La Fortuna, roman de Françoise Gallo

Par Stefano Palombari

La Fortuna - couverture

La Fortuna est un nom qui marque un destin. Mais c’est avant tout le signe d’une origine, une sorte d’empreinte indélébile d’abandon. Les orphelins méritaient les noms les plus divers et variés : Innocenti, Esposti, Ventura, Proietti... Giuseppa La Fortuna, trouvée sur la ruota degli esposti, le tour d’abandon, du couvent de bonnes sœurs d’Agrigente, passe toute son enfance et adolescence enfermée dans ce lieu où elle recevra une bonne éducation mais guère d’affection.

A l’époque, nous sommes à la fin du 19ème siècle, les jeunes-filles ne « sortaient » jamais. Elles quittaient un lieu pour être enfermées dans un autre : Des murs froids et humides du couvent à ceux souvent autant sinistres et inhospitaliers, d’une belle-famille. Ce fut donc le destin de Giuseppa La Fortuna comme celui de tant d’autres.

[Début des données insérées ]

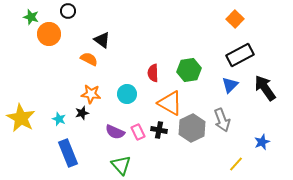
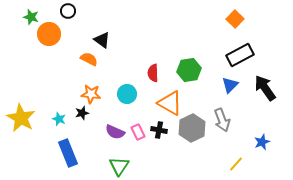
green triangle: moved 2 px left, 1 px down; rotated 15 degrees clockwise
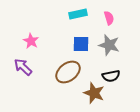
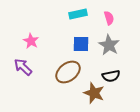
gray star: rotated 15 degrees clockwise
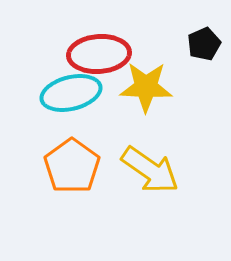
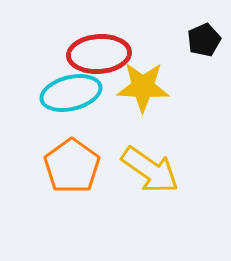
black pentagon: moved 4 px up
yellow star: moved 3 px left
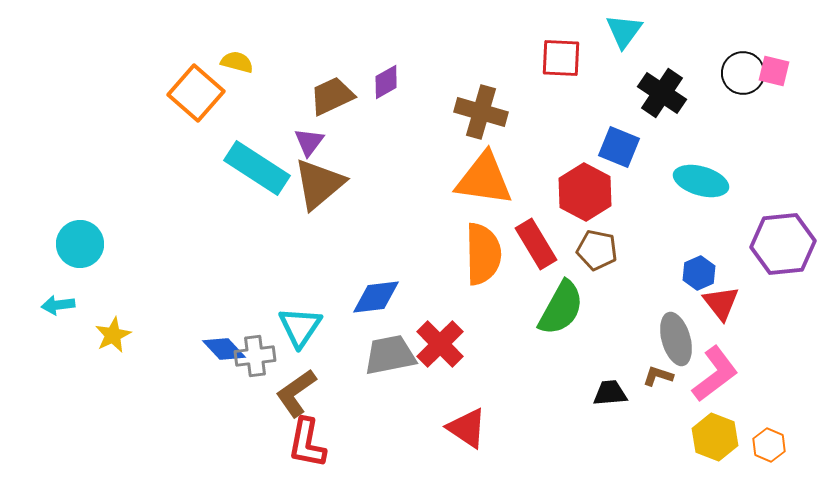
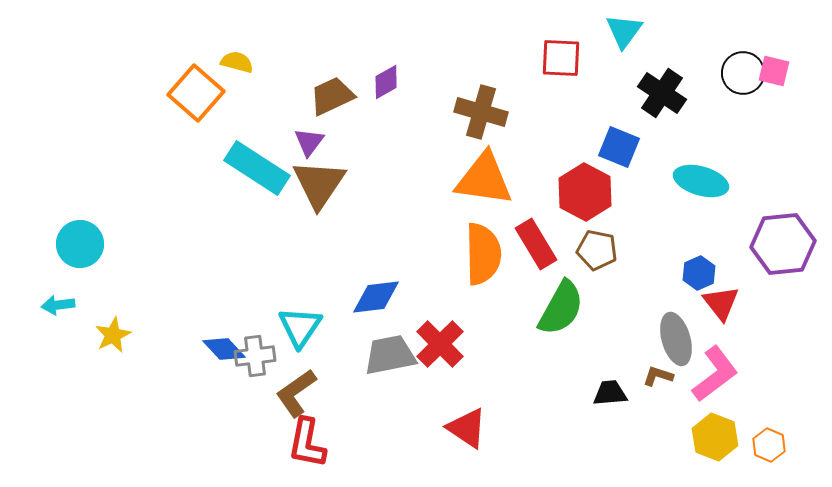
brown triangle at (319, 184): rotated 16 degrees counterclockwise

A l’intérieur du couvent, lorsqu’elle avait une dizaine d’année, un épisode fut particulièrement marquant et décisif. Le décès de la malheureuse Luciana, une fragile compagne d’infortune, succombée aux mauvais traitements des bonnes sœurs, fut une décharge d’adrénaline pour la jeune Giuseppa. Elle décida de se battre avec toutes ses forces contre son destin.

Ensuite, le scénario était déjà écrit d’avance. Le mariage avec un bon gars, Francesco, qu’elle a aimé sincèrement autant qu’elle a détesté sa belle famille. Elle avait été reléguée au rang d’une servante sans droit.

Jusqu’à cette décision finale. Le départ vers un avenir meilleur. Un lieu vierge où bâtir un avenir. Paradoxalement, comme beaucoup de familles de la région, ce n’est pas l’étoile polaire qui faisait office de repère. Ils décidèrent de lui tourner le dos et de faire route vers la Tunisie. C’est là où la famille de Giuseppa La Fortuna s’installe pour plusieurs générations.

En se basant sur la véritable histoire de sa famille, Françoise Gallo plonge le lecteur dans un contexte historique méconnu. Le personnage de Giuseppa, fort et touchant en même temps, devient l’emblème d’une émigration à contre-courant. Si nous pensons à notre triste actualité et à sa banalisation criminalisante, opérée le plus souvent à des fins électoralistes, vêtir, le temps d’une courte lecture (le roman fait moins de 150 pages), les habits usés de Giuseppa, ne peut qu’être une opération salutaire.